== Work required ==
From the entries below, transcribe exactly the lines between the line holding "6月2日，山东省人民政府新闻办公室举办新闻发布会，发布" and the line holding "设厅、省交通运输厅、省文化和旅游厅等六部门为广大考生守护宁", inclusive; skip all other lines.

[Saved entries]
====================
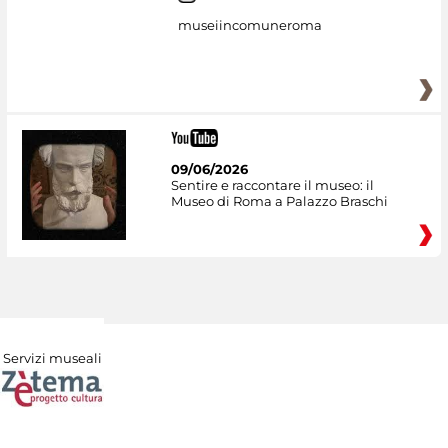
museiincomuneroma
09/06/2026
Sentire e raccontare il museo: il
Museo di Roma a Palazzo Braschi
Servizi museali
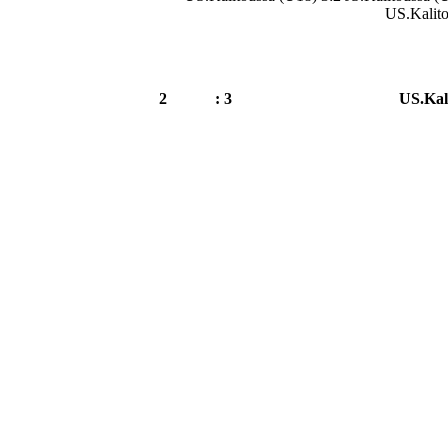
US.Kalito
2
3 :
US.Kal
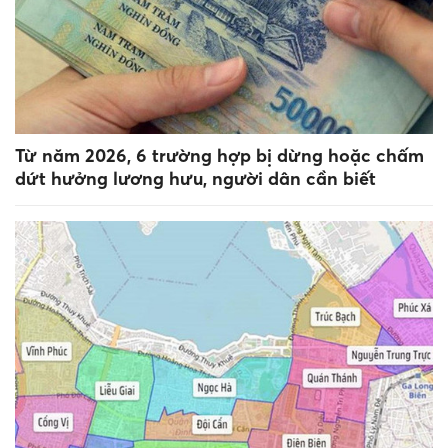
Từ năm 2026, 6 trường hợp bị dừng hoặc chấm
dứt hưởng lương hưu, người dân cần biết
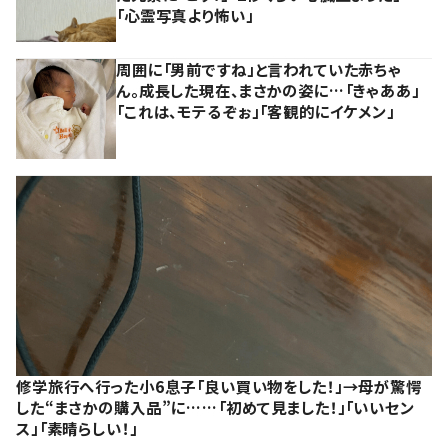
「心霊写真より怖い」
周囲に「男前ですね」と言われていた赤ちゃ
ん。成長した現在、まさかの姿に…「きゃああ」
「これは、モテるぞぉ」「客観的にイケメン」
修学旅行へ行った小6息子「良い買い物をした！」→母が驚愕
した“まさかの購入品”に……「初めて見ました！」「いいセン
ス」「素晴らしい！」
====================
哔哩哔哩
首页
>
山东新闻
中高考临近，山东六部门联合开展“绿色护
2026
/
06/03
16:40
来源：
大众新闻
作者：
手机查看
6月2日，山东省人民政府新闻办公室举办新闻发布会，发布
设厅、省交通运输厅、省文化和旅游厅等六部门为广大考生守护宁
====================
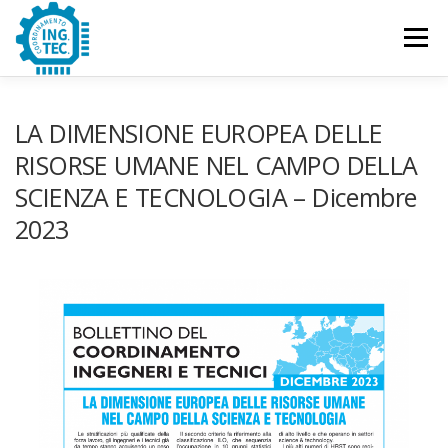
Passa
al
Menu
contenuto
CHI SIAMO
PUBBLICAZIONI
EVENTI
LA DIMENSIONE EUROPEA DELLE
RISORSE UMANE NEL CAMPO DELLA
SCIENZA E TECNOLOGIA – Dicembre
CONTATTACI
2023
====================
== Exercise output ==
6月2日，山东省人民政府新闻办公室举办新闻发布会，发布
设厅、省交通运输厅、省文化和旅游厅等六部门为广大考生守护宁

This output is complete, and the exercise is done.